- **SOURCE DATA**:

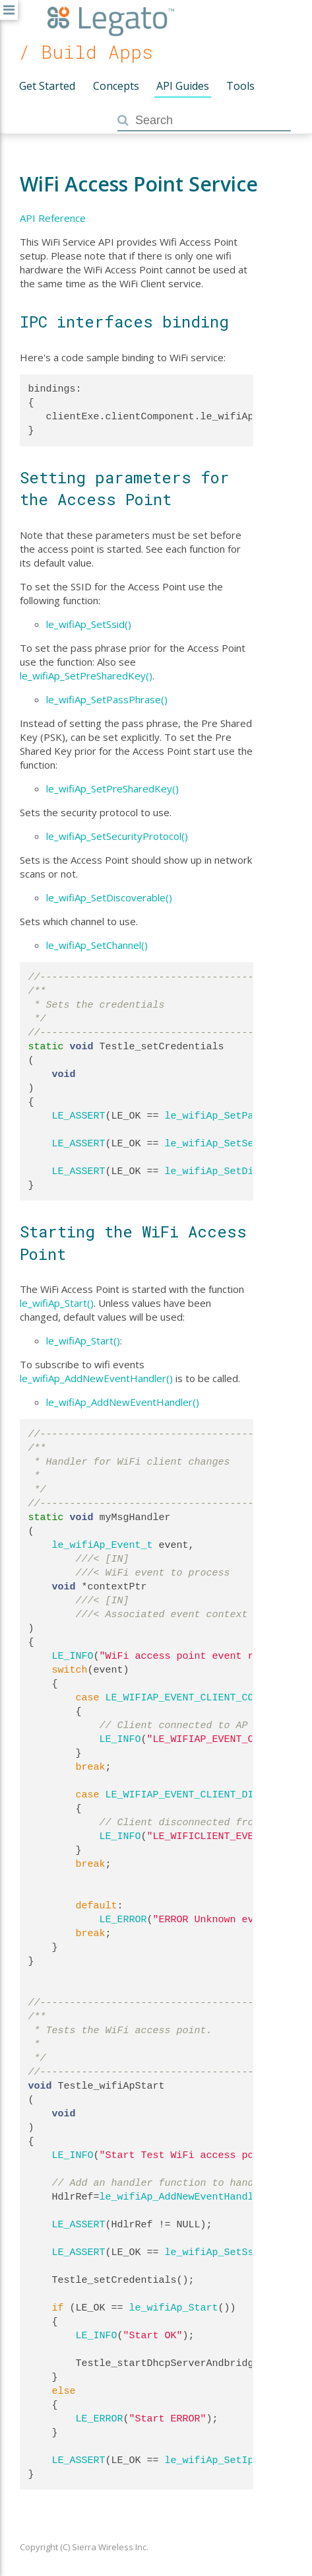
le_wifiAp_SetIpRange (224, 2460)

---

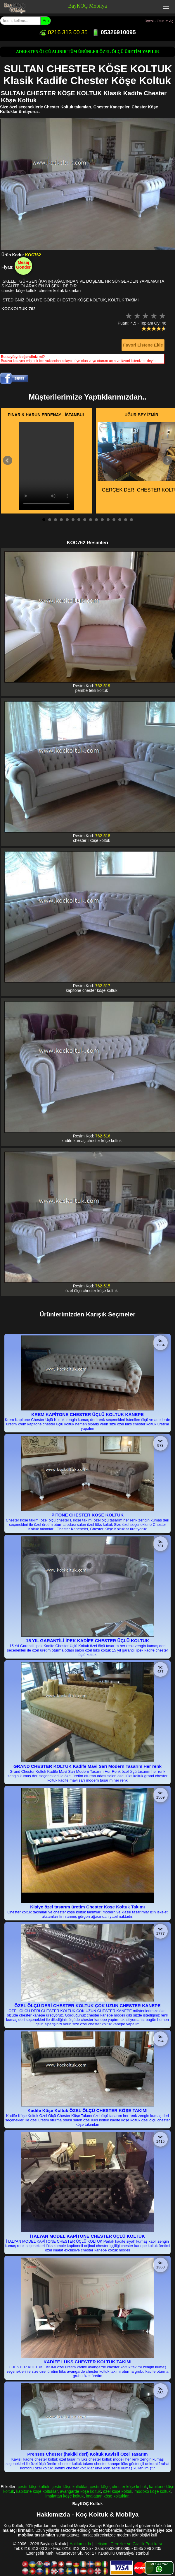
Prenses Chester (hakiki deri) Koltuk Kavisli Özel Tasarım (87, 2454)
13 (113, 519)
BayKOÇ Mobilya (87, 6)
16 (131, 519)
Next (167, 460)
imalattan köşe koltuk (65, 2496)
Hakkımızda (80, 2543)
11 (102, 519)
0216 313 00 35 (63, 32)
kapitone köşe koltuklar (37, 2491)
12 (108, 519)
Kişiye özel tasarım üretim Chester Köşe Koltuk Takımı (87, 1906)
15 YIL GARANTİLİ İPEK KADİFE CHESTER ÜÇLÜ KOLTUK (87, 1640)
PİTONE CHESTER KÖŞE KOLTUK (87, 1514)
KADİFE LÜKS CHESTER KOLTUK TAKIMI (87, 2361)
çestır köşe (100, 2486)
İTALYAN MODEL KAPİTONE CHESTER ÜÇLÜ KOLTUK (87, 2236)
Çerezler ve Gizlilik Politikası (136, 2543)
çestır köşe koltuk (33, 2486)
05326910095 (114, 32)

- **WORK ORDER**: Reproduce the lines above, beginning at the line with "15 YIL GARANTİLİ" and stopping after the line with "İTALYAN MODEL KAPİTONE", exactly as they are.

- **RESPONSE TO THIS EXERCISE**:
15 YIL GARANTİLİ İPEK KADİFE CHESTER ÜÇLÜ KOLTUK (87, 1640)
PİTONE CHESTER KÖŞE KOLTUK (87, 1514)
KADİFE LÜKS CHESTER KOLTUK TAKIMI (87, 2361)
çestır köşe (100, 2486)
İTALYAN MODEL KAPİTONE CHESTER ÜÇLÜ KOLTUK (87, 2236)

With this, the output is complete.